Geschenkbox mit Bauschutt, V-4261, 2024
© Stiftung Humboldt Forum im Berliner Schloss, Foto: Dominique Falentin

Ich war bei der Recherche zur Ausstellung einer der Interviewer, habe vierzehn Männer und Frauen gesprochen, die im Palast gearbeitet, ihn besucht oder sich anderweitig mit ihm beschäftigt haben – aus dem Osten wie aus dem Westen. Um Interviewpartner*innen zu finden, hängte ich in meinem Ost-Berliner Kiez einen Zettel auf, mit der Bitte, dass sich Menschen melden mögen, die über den Palast erzählen möchten.
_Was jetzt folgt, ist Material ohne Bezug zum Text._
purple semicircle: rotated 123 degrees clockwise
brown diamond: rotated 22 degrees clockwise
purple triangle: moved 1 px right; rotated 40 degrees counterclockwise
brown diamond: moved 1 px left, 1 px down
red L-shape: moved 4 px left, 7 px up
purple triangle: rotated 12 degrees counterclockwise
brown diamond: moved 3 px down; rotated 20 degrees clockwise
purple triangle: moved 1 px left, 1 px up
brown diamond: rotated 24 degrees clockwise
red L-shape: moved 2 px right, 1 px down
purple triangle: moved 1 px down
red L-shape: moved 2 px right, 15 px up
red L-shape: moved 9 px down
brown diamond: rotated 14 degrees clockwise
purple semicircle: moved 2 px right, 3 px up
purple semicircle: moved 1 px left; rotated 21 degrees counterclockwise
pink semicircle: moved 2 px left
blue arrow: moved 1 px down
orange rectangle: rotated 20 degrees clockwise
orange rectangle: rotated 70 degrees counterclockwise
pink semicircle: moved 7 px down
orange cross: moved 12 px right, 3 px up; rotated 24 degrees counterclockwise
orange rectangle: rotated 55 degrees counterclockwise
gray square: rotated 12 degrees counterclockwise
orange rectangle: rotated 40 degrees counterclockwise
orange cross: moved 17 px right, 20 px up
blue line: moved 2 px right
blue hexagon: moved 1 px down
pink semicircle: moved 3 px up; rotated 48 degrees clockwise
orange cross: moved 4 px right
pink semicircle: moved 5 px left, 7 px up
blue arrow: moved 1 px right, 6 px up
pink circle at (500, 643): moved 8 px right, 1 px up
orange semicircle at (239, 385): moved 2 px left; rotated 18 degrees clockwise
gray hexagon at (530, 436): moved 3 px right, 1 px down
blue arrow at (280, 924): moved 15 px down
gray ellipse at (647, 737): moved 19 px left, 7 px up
Daraufhin erhielt ich eine E-Mail, deren Absender berichtete, er habe beim Abriss des Palastes mitgearbeitet. Er sandte Fotos, die er während der Arbeit geschossen hatte. Angehängt war auch eine Schwarz-Weiß-Aufnahme aus Kindheitstagen: Der Absender mit Verwandten vor dem Palast. Und: Das Foto eines Pappkästchens mit Steinbrocken, einer Halbkugel aus Glas, einer verrosteten Schraube. Der Absender der Mail bot an, mir das Kästchen vorbeizubringen, als mögliches Exponat für die geplante Ausstellung über das Gebäude, das er mit abgerissen hatte. Wenig später stand er mit dem Kästchen in meiner Wohnung – Palast in a nutshell, der Palast in einer Verpackung, wie man sie an Geburtstagen benutzt, mit Blümchen verziert. Ein Interview lehnte der Schenker ab.
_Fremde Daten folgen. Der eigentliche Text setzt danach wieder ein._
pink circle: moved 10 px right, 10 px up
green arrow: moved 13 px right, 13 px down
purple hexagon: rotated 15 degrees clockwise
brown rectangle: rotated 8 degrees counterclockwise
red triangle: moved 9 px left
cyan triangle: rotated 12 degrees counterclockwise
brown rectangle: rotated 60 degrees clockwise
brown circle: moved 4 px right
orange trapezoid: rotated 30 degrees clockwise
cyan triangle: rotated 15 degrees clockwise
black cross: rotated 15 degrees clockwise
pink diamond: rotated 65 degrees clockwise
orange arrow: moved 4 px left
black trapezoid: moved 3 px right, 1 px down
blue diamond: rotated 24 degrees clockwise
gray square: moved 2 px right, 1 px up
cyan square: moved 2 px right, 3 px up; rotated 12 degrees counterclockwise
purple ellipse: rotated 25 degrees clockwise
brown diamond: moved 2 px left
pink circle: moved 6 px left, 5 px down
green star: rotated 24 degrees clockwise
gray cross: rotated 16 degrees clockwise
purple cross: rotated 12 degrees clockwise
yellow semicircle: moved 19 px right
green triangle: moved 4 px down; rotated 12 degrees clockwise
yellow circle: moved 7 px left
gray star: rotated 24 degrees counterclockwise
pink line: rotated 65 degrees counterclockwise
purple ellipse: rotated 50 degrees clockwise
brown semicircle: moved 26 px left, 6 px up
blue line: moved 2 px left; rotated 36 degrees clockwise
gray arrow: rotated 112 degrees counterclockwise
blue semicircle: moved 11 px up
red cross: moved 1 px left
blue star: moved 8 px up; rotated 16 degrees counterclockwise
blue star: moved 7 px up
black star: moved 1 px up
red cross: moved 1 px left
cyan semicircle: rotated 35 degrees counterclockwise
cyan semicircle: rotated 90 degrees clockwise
Die Kurator*innen der Ausstellung fanden derart Gefallen an dem Objekt, dass sie entschieden, es in der Ausstellung zu zeigen. Als dies feststand, fragte ich erneut, ob der Spender nicht doch ein Gespräch mit mir führen würde. Er lehnte erneut ab. Ich fragte nicht weiter nach, sondern sah ein: Er war nicht bereit über die resty zu reden. Diese Rechnung musste offenbleiben. Doch zwischen seinem Foto aus Kindheitstagen und dem Palast in a nutshell entstand ein Spannungsfeld, in dem auch ich mit einem Mal stand. Mit der Frage: Welche Rechnungen habe ich mit der Generation offen, die den Palast erbaut hat.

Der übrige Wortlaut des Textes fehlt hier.